_TASK INSTRUCTIONS:_
One number is the whole answer: the tally of lines in the records below that contain "Jakarta".

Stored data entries
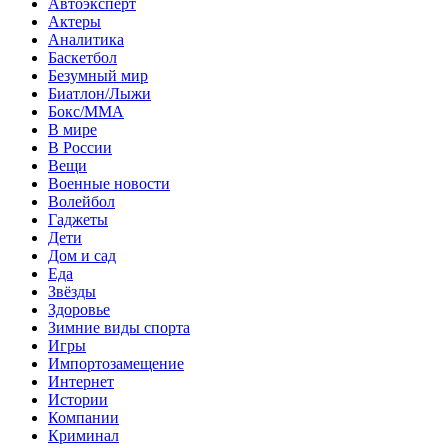
Автоэксперт
Актеры
Аналитика
Баскетбол
Безумный мир
Биатлон/Лыжи
Бокс/MMA
В мире
В России
Вещи
Военные новости
Волейбол
Гаджеты
Дети
Дом и сад
Еда
Звёзды
Здоровье
Зимние виды спорта
Игры
Импортозамещение
Интернет
Истории
Компании
Криминал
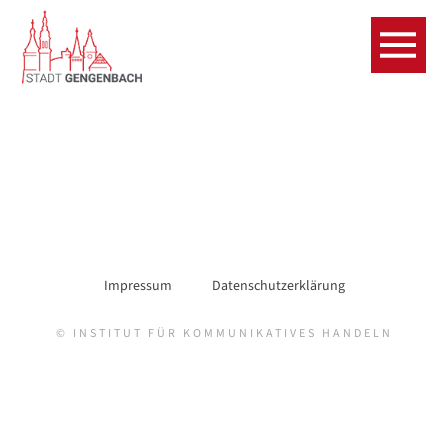
Impressum
Datenschutzerklärung
© INSTITUT FÜR KOMMUNIKATIVES HANDELN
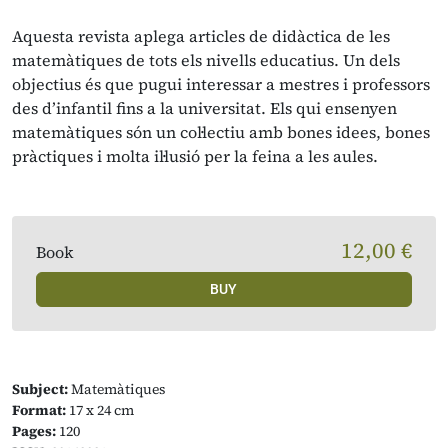
Aquesta revista aplega articles de didàctica de les
matemàtiques de tots els nivells educatius. Un dels
objectius és que pugui interessar a mestres i professors
des d’infantil fins a la universitat. Els qui ensenyen
matemàtiques són un col·lectiu amb bones idees, bones
pràctiques i molta il·lusió per la feina a les aules.
12,00 €
Book
BUY
Subject:
Matemàtiques
Format:
17 x 24 cm
Pages:
120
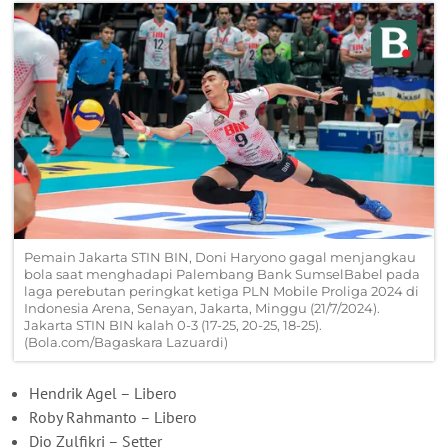
Pemain Jakarta STIN BIN, Doni Haryono gagal menjangkau
bola saat menghadapi Palembang Bank SumselBabel pada
laga perebutan peringkat ketiga PLN Mobile Proliga 2024 di
Indonesia Arena, Senayan, Jakarta, Minggu (21/7/2024).
Jakarta STIN BIN kalah 0-3 (17-25, 20-25, 18-25).
(Bola.com/Bagaskara Lazuardi)
Hendrik Agel – Libero
Roby Rahmanto – Libero
Dio Zulfikri – Setter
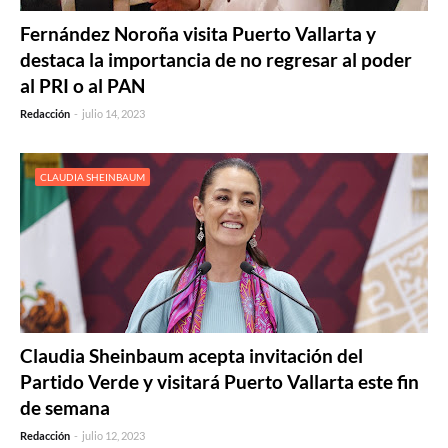
Fernández Noroña visita Puerto Vallarta y
destaca la importancia de no regresar al poder
al PRI o al PAN
Redacción
-
julio 14, 2023
CLAUDIA SHEINBAUM
Claudia Sheinbaum acepta invitación del
Partido Verde y visitará Puerto Vallarta este fin
de semana
Redacción
-
julio 12, 2023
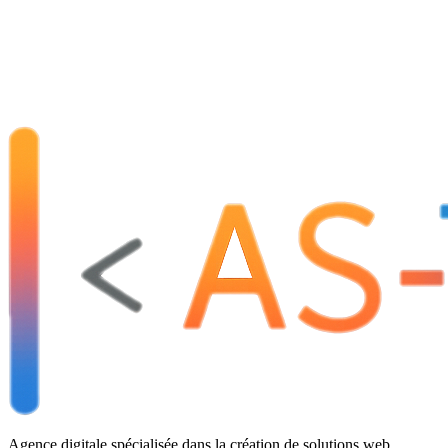
Agence digitale spécialisée dans la création de solutions web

_RESULT OF THIS TASK:_
3